▶ [DATA EXTRACT]
.....

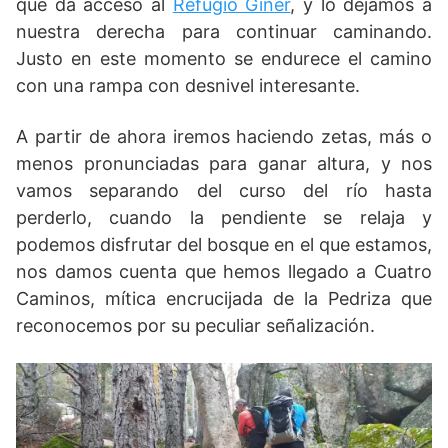
que da acceso al
Refugio Giner
, y lo dejamos a
nuestra derecha para continuar caminando.
Justo en este momento se endurece el camino
con una rampa con desnivel interesante.
A partir de ahora iremos haciendo zetas, más o
menos pronunciadas para ganar altura, y nos
vamos separando del curso del río hasta
perderlo, cuando la pendiente se relaja y
podemos disfrutar del bosque en el que estamos,
nos damos cuenta que hemos llegado a Cuatro
Caminos, mítica encrucijada de la Pedriza que
reconocemos por su peculiar señalización.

.....

Quote the records in their entirety, keeping the wording exact and excluding pictures.

que da acceso al
Refugio Giner
, y lo dejamos a
nuestra derecha para continuar caminando.
Justo en este momento se endurece el camino
con una rampa con desnivel interesante.
A partir de ahora iremos haciendo zetas, más o
menos pronunciadas para ganar altura, y nos
vamos separando del curso del río hasta
perderlo, cuando la pendiente se relaja y
podemos disfrutar del bosque en el que estamos,
nos damos cuenta que hemos llegado a Cuatro
Caminos, mítica encrucijada de la Pedriza que
reconocemos por su peculiar señalización.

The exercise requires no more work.